**DATA PROVIDED**

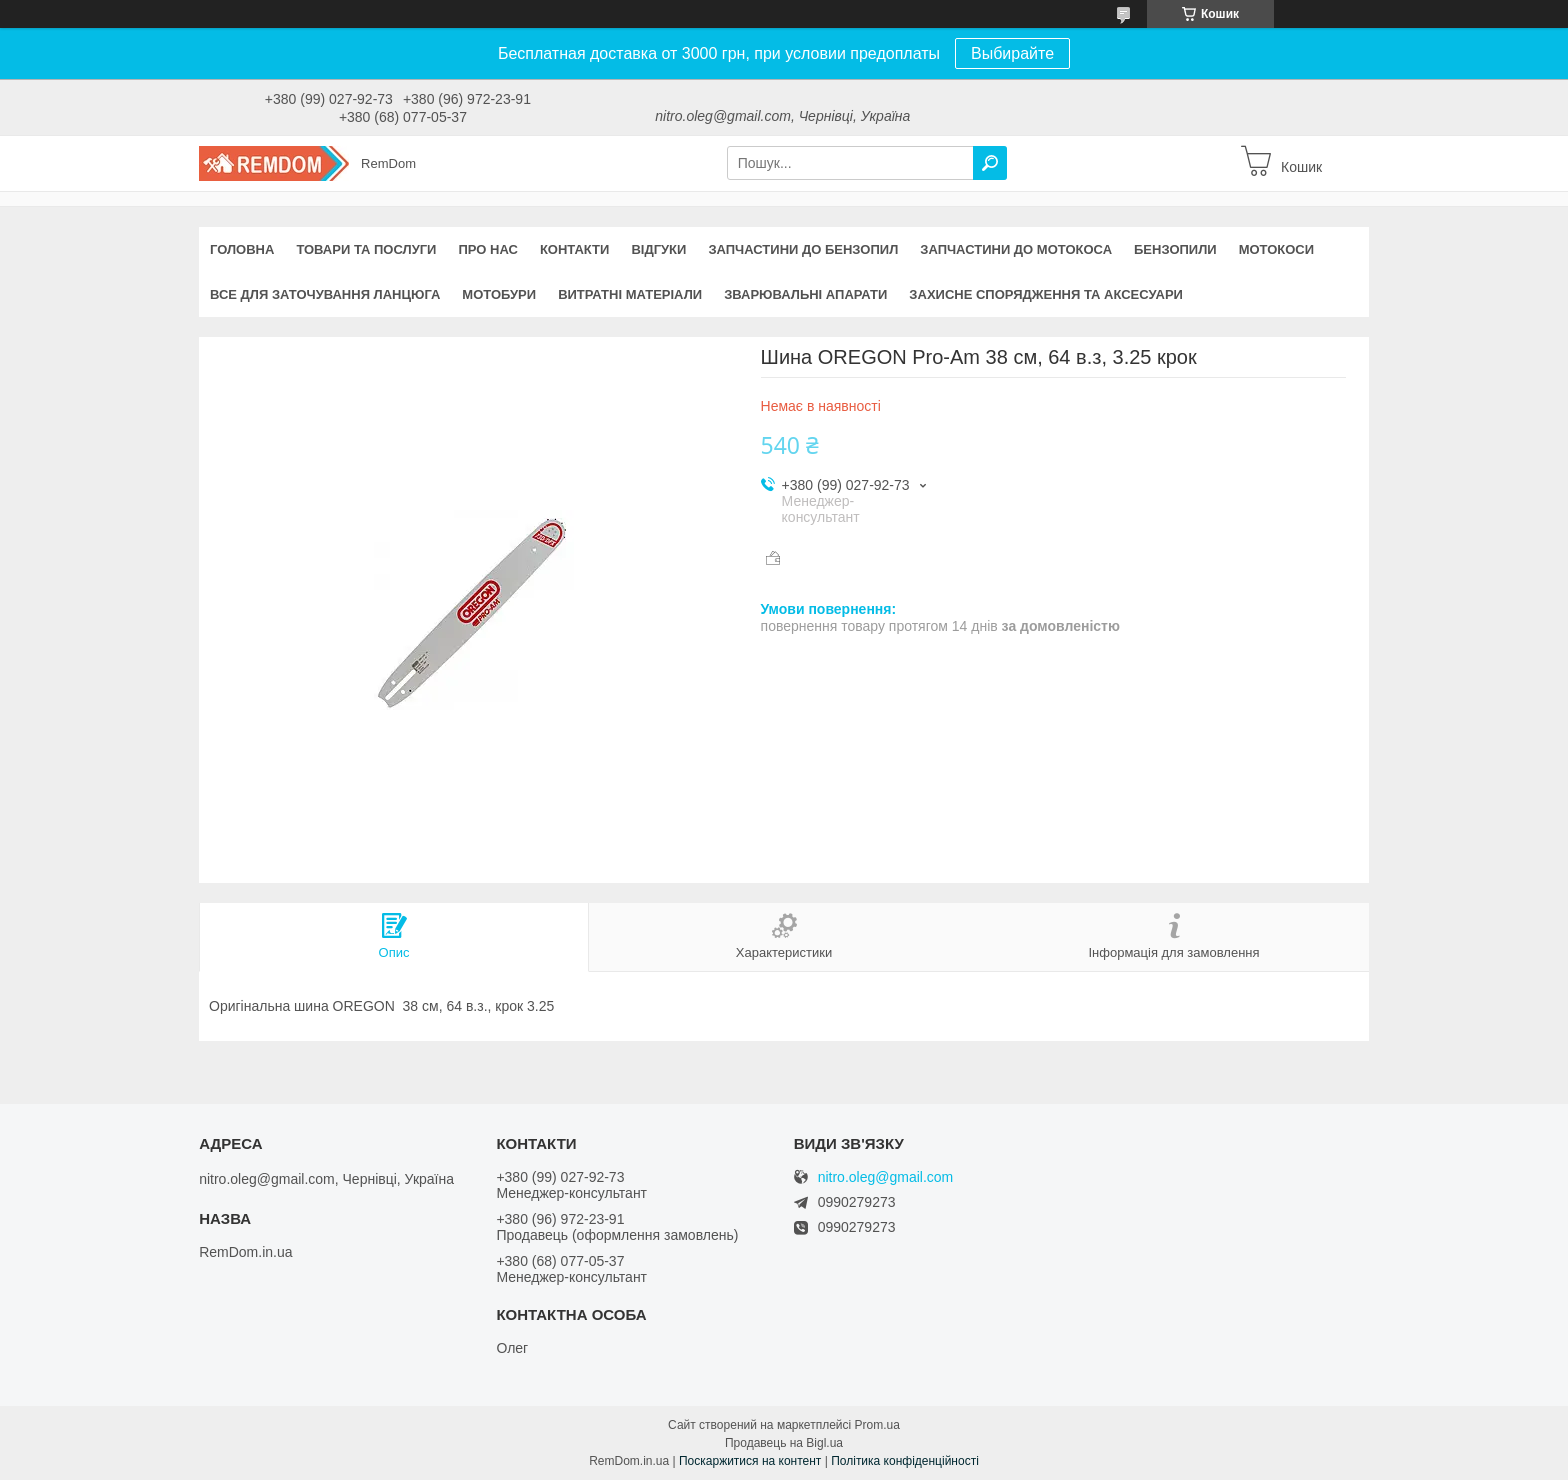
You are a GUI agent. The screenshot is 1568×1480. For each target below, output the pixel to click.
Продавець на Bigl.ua (784, 1443)
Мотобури (499, 294)
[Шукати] (990, 163)
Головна (242, 249)
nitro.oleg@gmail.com (886, 1177)
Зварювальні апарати (805, 294)
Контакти (575, 249)
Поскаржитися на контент (750, 1461)
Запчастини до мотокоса (1016, 249)
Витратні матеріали (630, 294)
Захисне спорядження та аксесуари (1046, 294)
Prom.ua (877, 1425)
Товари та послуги (366, 249)
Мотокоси (1276, 249)
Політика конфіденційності (905, 1461)
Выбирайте (1012, 53)
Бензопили (1175, 249)
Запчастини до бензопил (803, 249)
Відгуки (658, 249)
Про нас (487, 249)
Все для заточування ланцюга (325, 294)
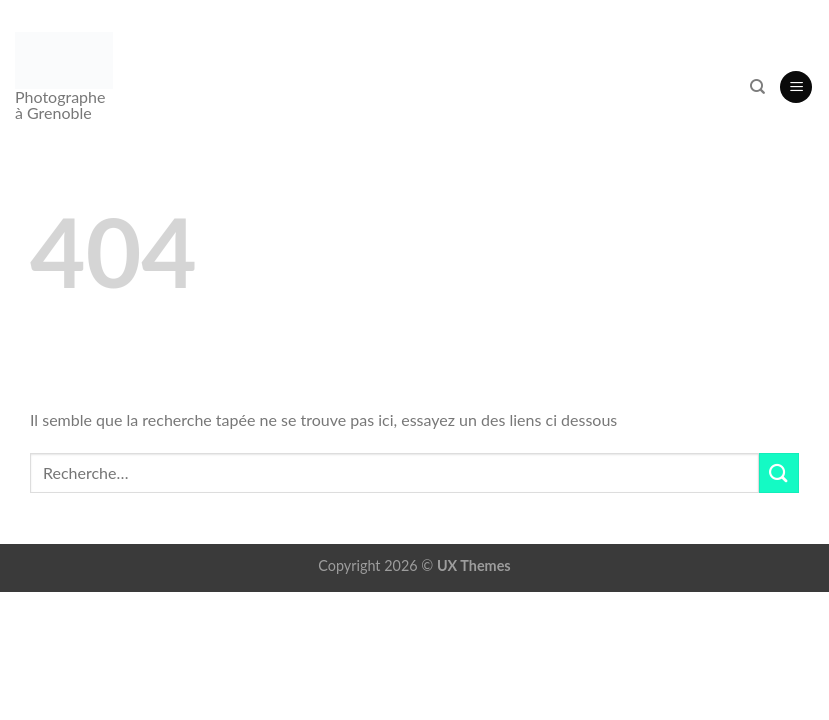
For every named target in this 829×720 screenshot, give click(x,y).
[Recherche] (757, 87)
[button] (796, 87)
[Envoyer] (779, 472)
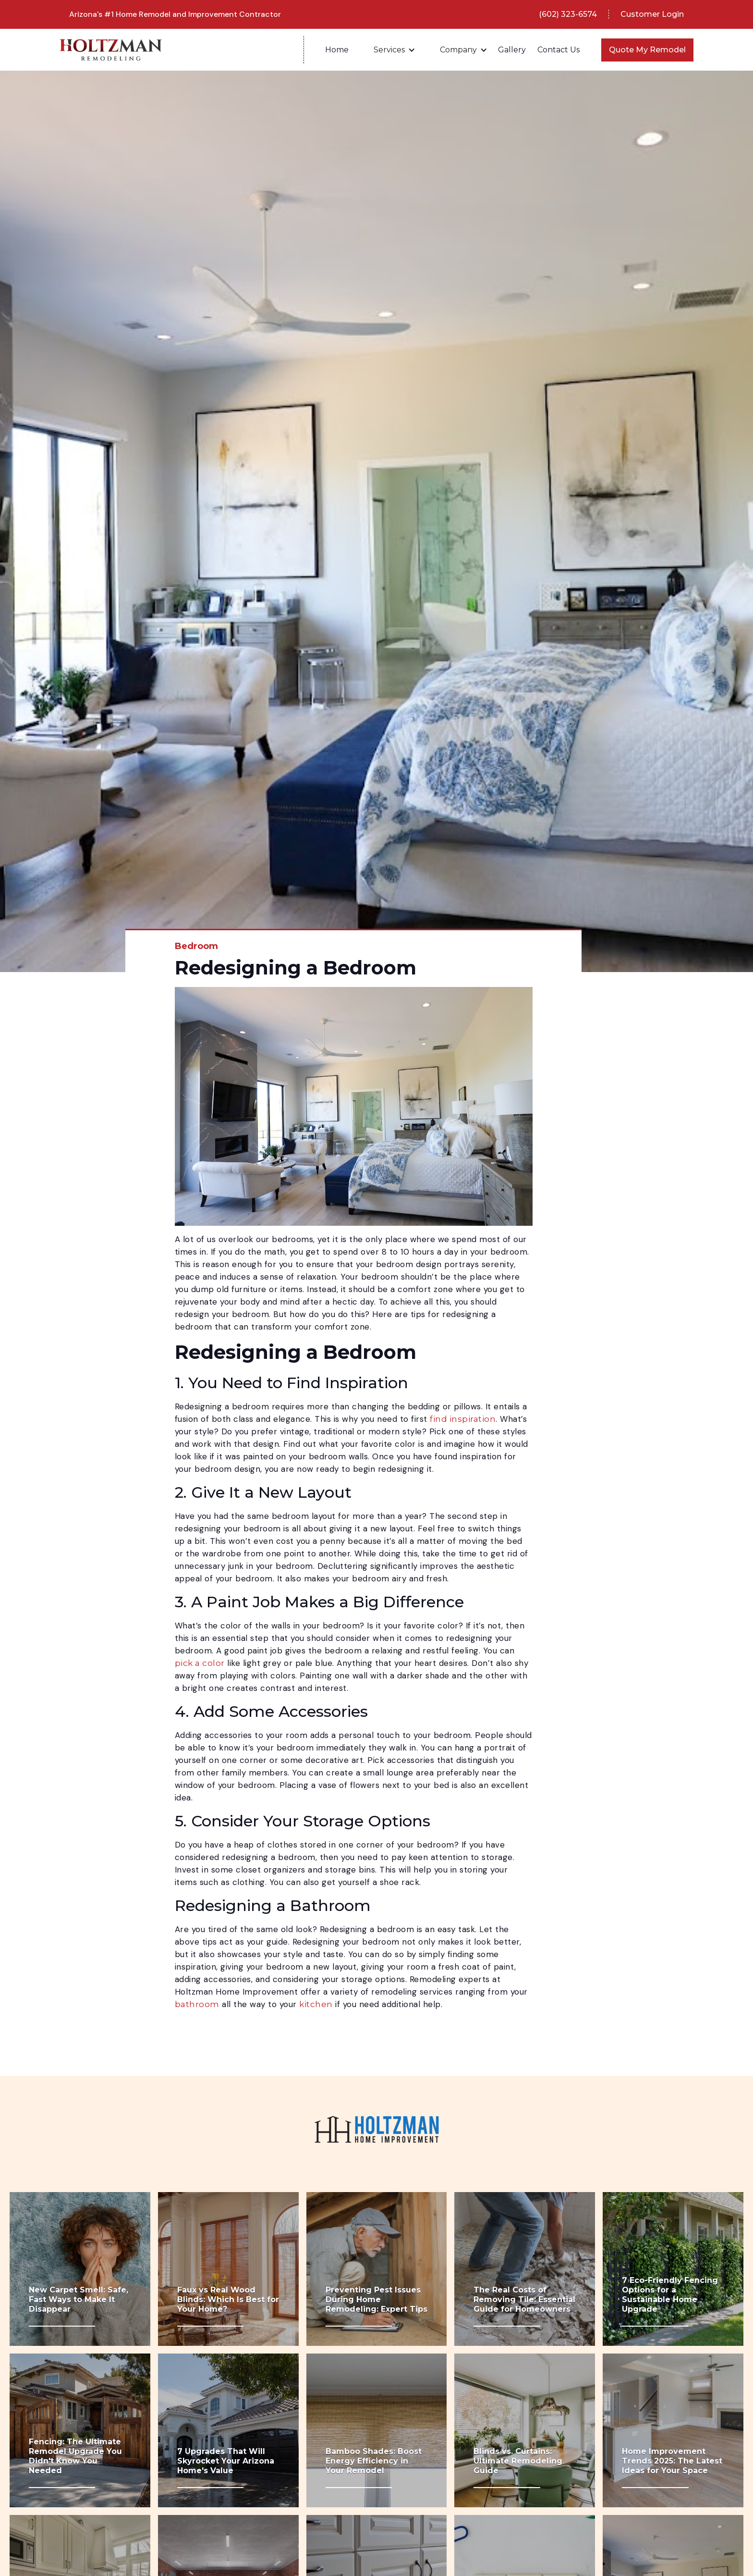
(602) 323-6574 (568, 14)
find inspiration (463, 1419)
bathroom (197, 2004)
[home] (182, 49)
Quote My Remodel (647, 49)
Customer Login (652, 14)
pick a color (200, 1663)
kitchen (316, 2004)
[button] (394, 50)
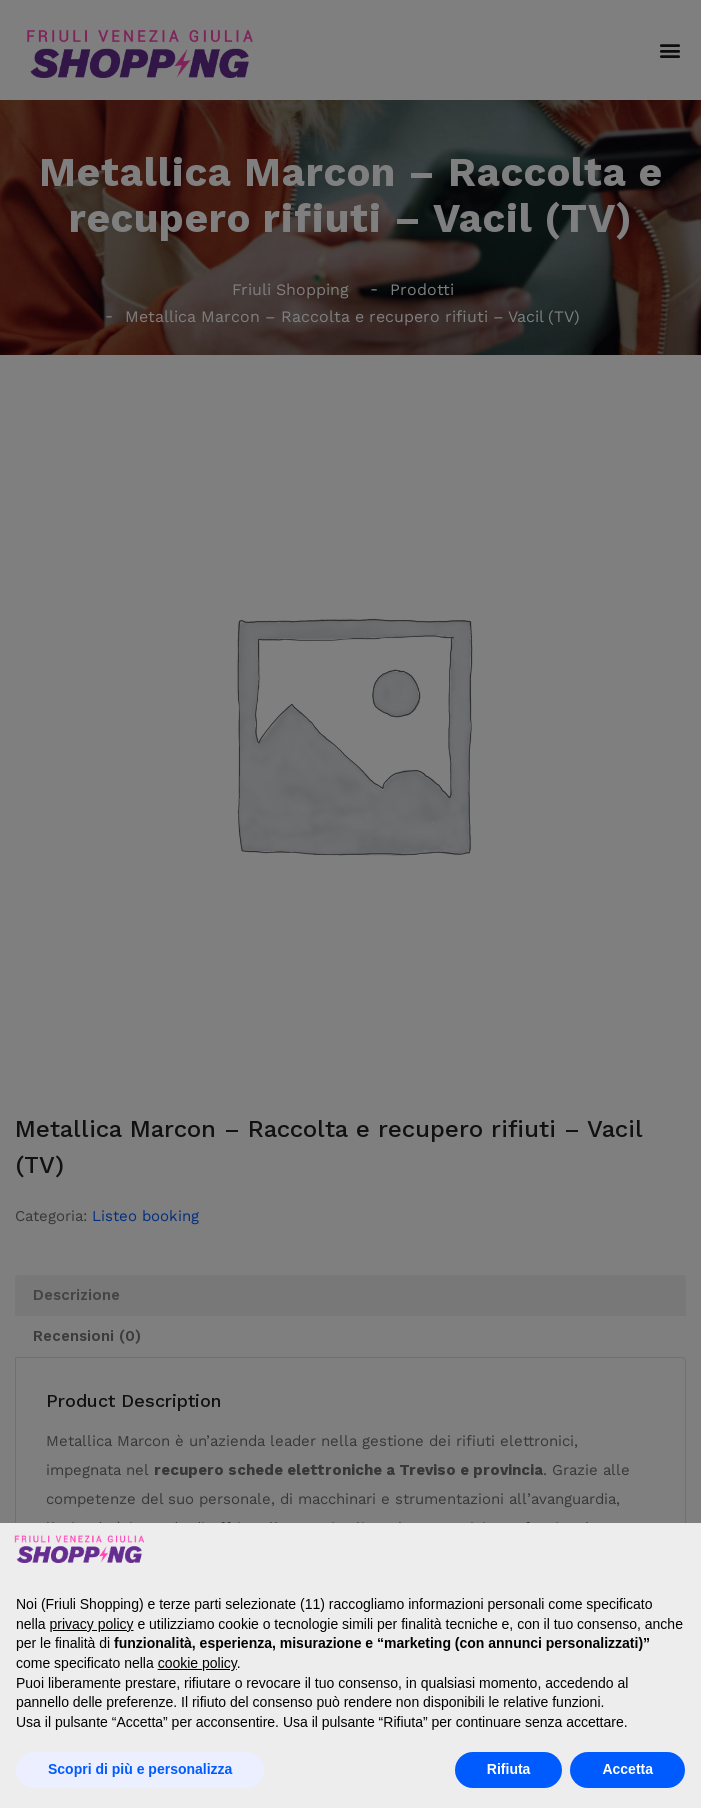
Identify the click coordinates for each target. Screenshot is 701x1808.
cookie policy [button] (197, 1663)
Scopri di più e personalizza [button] (140, 1769)
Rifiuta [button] (509, 1769)
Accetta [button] (627, 1769)
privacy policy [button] (91, 1624)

**EXERCISE REQUIREMENTS**
For each line of the entries that contains the word "click", make a copy.

**SOLUTION TO THIS EXERCISE**
You are a GUI agent. The screenshot is 1568×1480. For each target below, output the pixel to click.
For every named target in this 829×720 screenshot, give click(x,y).
Identify the click coordinates for each target. Screenshot is 701x1808.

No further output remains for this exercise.